> [Exercise] The complete listing should be transcribed precisely.

> [Data section]

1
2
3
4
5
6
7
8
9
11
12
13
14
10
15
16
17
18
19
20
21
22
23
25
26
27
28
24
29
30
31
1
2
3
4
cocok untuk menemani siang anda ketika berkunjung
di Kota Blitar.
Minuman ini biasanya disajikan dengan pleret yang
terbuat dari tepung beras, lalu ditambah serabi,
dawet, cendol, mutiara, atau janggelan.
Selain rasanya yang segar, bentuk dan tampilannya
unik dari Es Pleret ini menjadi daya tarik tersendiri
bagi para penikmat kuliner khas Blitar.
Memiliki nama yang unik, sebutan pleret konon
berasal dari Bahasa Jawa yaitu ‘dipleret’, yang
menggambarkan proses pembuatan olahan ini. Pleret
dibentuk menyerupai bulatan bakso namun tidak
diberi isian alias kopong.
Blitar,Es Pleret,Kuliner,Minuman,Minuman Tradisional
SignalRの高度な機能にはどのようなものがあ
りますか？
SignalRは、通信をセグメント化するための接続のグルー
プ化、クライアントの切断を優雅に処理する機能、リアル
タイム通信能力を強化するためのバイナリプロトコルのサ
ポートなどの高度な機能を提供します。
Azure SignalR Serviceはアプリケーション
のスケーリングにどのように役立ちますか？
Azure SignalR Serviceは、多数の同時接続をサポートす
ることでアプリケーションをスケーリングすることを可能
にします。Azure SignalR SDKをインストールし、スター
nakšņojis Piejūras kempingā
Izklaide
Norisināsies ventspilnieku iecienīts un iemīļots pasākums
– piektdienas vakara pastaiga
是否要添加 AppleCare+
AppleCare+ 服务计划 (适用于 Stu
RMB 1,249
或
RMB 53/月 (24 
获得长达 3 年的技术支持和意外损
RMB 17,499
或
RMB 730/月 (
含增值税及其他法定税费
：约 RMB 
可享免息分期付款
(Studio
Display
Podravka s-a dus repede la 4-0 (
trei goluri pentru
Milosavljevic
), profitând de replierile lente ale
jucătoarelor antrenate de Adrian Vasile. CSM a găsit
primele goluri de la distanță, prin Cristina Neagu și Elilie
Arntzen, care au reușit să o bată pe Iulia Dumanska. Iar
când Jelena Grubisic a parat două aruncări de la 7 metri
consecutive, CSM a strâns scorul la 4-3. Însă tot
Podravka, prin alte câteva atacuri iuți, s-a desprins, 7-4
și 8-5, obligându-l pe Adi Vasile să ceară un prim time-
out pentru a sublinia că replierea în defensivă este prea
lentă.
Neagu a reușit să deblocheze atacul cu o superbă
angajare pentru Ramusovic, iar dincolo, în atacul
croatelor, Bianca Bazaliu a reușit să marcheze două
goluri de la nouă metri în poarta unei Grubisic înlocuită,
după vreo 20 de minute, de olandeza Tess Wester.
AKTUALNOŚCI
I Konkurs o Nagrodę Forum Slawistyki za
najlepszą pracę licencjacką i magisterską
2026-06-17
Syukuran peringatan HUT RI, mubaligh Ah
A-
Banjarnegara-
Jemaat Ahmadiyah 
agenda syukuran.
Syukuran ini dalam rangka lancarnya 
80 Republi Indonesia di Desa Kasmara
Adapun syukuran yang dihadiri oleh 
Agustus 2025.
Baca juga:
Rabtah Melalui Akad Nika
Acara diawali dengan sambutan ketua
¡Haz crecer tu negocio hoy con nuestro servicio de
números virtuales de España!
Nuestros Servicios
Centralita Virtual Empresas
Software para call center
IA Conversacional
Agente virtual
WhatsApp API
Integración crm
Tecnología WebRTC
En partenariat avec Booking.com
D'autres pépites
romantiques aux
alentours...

> [Result of the exercise]
1
2
3
4
5
6
7
8
9
11
12
13
14
10
15
16
17
18
19
20
21
22
23
25
26
27
28
24
29
30
31
1
2
3
4
cocok untuk menemani siang anda ketika berkunjung
di Kota Blitar.
Minuman ini biasanya disajikan dengan pleret yang
terbuat dari tepung beras, lalu ditambah serabi,
dawet, cendol, mutiara, atau janggelan.
Selain rasanya yang segar, bentuk dan tampilannya
unik dari Es Pleret ini menjadi daya tarik tersendiri
bagi para penikmat kuliner khas Blitar.
Memiliki nama yang unik, sebutan pleret konon
berasal dari Bahasa Jawa yaitu ‘dipleret’, yang
menggambarkan proses pembuatan olahan ini. Pleret
dibentuk menyerupai bulatan bakso namun tidak
diberi isian alias kopong.
Blitar,Es Pleret,Kuliner,Minuman,Minuman Tradisional
SignalRの高度な機能にはどのようなものがあ
りますか？
SignalRは、通信をセグメント化するための接続のグルー
プ化、クライアントの切断を優雅に処理する機能、リアル
タイム通信能力を強化するためのバイナリプロトコルのサ
ポートなどの高度な機能を提供します。
Azure SignalR Serviceはアプリケーション
のスケーリングにどのように役立ちますか？
Azure SignalR Serviceは、多数の同時接続をサポートす
ることでアプリケーションをスケーリングすることを可能
にします。Azure SignalR SDKをインストールし、スター
nakšņojis Piejūras kempingā
Izklaide
Norisināsies ventspilnieku iecienīts un iemīļots pasākums
– piektdienas vakara pastaiga
是否要添加 AppleCare+
AppleCare+ 服务计划 (适用于 Stu
RMB 1,249
或
RMB 53/月 (24 
获得长达 3 年的技术支持和意外损
RMB 17,499
或
RMB 730/月 (
含增值税及其他法定税费
：约 RMB 
可享免息分期付款
(Studio
Display
Podravka s-a dus repede la 4-0 (
trei goluri pentru
Milosavljevic
), profitând de replierile lente ale
jucătoarelor antrenate de Adrian Vasile. CSM a găsit
primele goluri de la distanță, prin Cristina Neagu și Elilie
Arntzen, care au reușit să o bată pe Iulia Dumanska. Iar
când Jelena Grubisic a parat două aruncări de la 7 metri
consecutive, CSM a strâns scorul la 4-3. Însă tot
Podravka, prin alte câteva atacuri iuți, s-a desprins, 7-4
și 8-5, obligându-l pe Adi Vasile să ceară un prim time-
out pentru a sublinia că replierea în defensivă este prea
lentă.
Neagu a reușit să deblocheze atacul cu o superbă
angajare pentru Ramusovic, iar dincolo, în atacul
croatelor, Bianca Bazaliu a reușit să marcheze două
goluri de la nouă metri în poarta unei Grubisic înlocuită,
după vreo 20 de minute, de olandeza Tess Wester.
AKTUALNOŚCI
I Konkurs o Nagrodę Forum Slawistyki za
najlepszą pracę licencjacką i magisterską
2026-06-17
Syukuran peringatan HUT RI, mubaligh Ah
A-
Banjarnegara-
Jemaat Ahmadiyah 
agenda syukuran.
Syukuran ini dalam rangka lancarnya 
80 Republi Indonesia di Desa Kasmara
Adapun syukuran yang dihadiri oleh 
Agustus 2025.
Baca juga:
Rabtah Melalui Akad Nika
Acara diawali dengan sambutan ketua
¡Haz crecer tu negocio hoy con nuestro servicio de
números virtuales de España!
Nuestros Servicios
Centralita Virtual Empresas
Software para call center
IA Conversacional
Agente virtual
WhatsApp API
Integración crm
Tecnología WebRTC
En partenariat avec Booking.com
D'autres pépites
romantiques aux
alentours...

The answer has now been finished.